Whether your parents are avid home chefs or cook every once in a while, it is important to ensure safety in the kitchen at all times. The kitchen can be an extremely dangerous place for everyone as there are numerous objects and obstacles that may harm them. Tools, appliances, and even foods can pose threats to your loved ones if they are not careful. Read on to find out more about safe cooking tips for your aging parents.
Never Leave Food Unattended
Remind your loved ones to never leave their cooking unattended, even for a short time. Any food that is being cooked must be watched at all times to ensure safety. According to the U.S. Fire Administration, cooking was the leading cause of residential fires (2017 – 2019). If they need to leave the kitchen to answer a call or attend to an urgent matter, they need to turn off the stove and stop all cooking at once.
Use an Oven Mitt
Oven mitts are used not only used when baking but also when holding any other cookware such as pots and pans. To prevent burns, encourage your loved ones to use oven mitts whenever they need to hold or touch any hot pots, pans, or stovetop grills.
Nowadays, many kitchen appliances come with automatic shut-off functions to prevent fires. Whenever possible, try to purchase automatic shut-off appliances such as toasters and electric kettles. This ensures that hot appliances do not remain hot for extended periods of time if your loved ones forget to turn them off.
Heavier Items at Hip Level
The safest level to place heavy and bulky items is at the hip level. This prevents them from straining themselves if they need to lift those items, such as a heavy stock pot.
Test Smoke Detectors Regularly
Smoke detectors should be tested every month to ensure that they are working fine. This is especially crucial for homes with aging loved ones who cook.
Safe cooking doesn’t just start from the stove. Ensure that all items in the refrigerator such as meats, eggs, fruits, and vegetables are properly stored to prevent cross-contamination. For example, raw meat and poultry should be placed on the lowest shelf where any possible juices are unable to drip onto other foods. Always separate cooked food from raw food and make sure that the refrigerator is always at the correct temperature.
Sharp but Not Too Sharp
All knives should be sharp enough to cut safely without requiring too much effort, but not too sharp that they pose a threat to the slightest touch. Check their knives regularly to ensure that they are safe for use.
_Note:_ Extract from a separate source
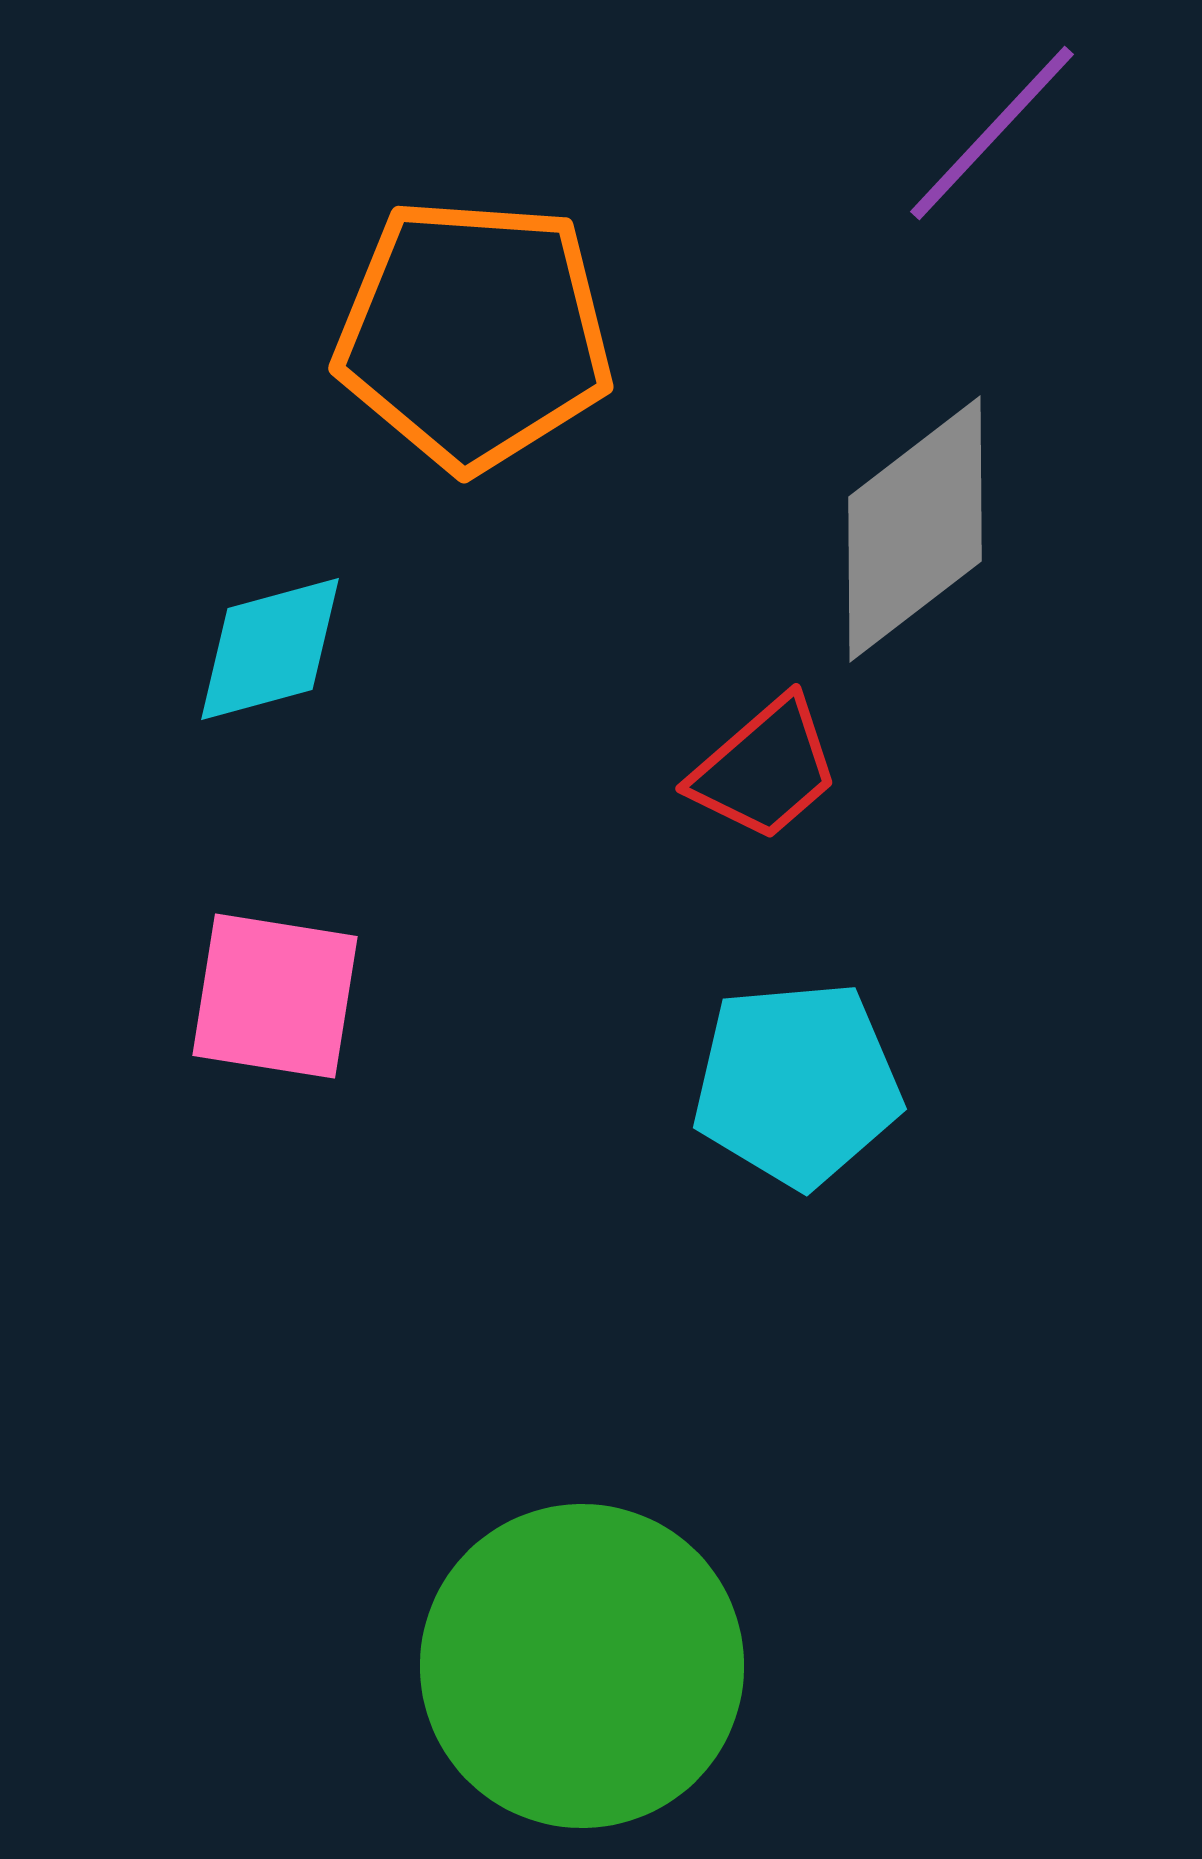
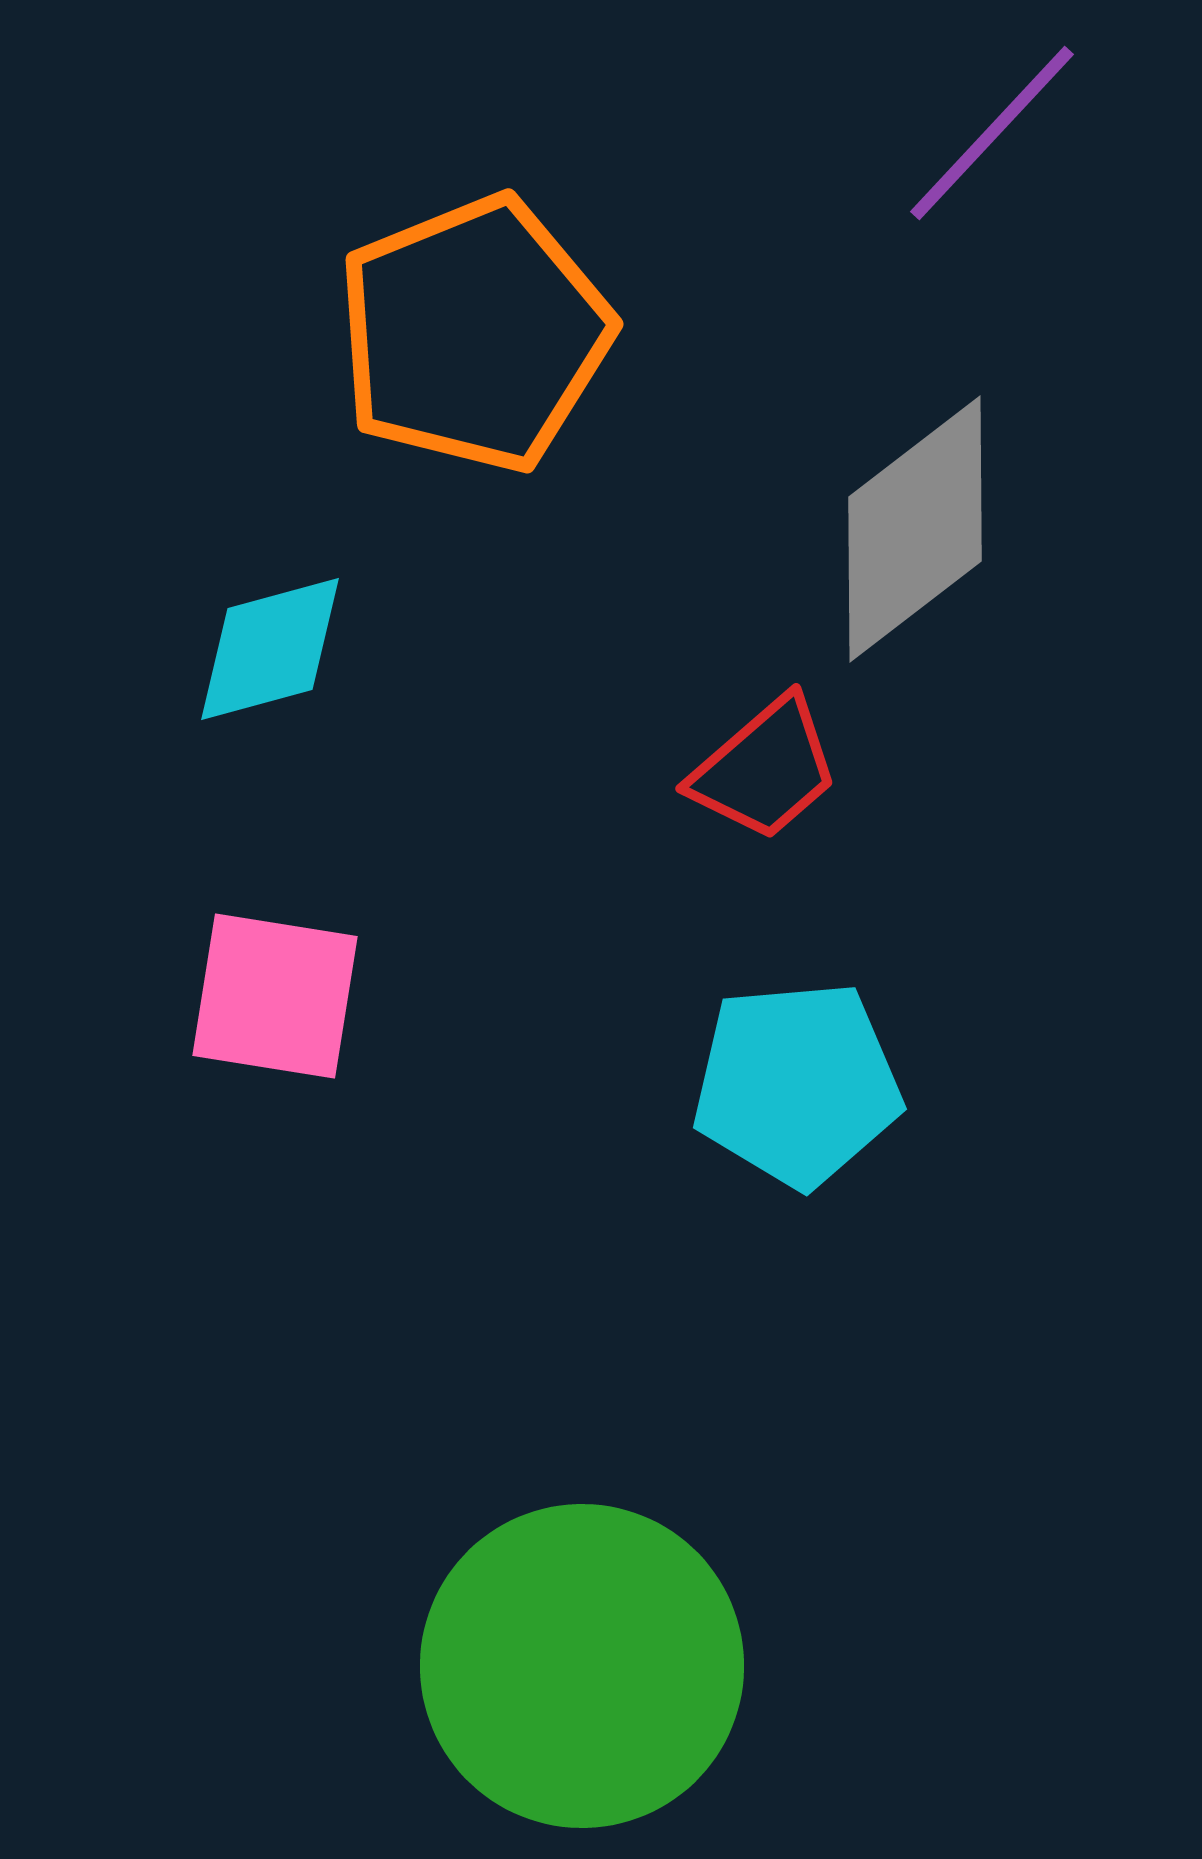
orange pentagon: rotated 26 degrees counterclockwise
Sometimes, your loved ones may not finish their food in one serving and will keep leftovers. When unsure about any leftovers, encourage them to discard them. This helps prevent food-borne illnesses which can be detrimental to your loved ones’ health.
To prevent accidents such as slipping or falling, try to reduce clutter in the kitchen. Place items on the kitchen table or counter separately from one another to prevent them from accidentally knocking things over. Preventing accidents is essential, especially for aging loved ones who live alone, as there may not be anyone around to help them.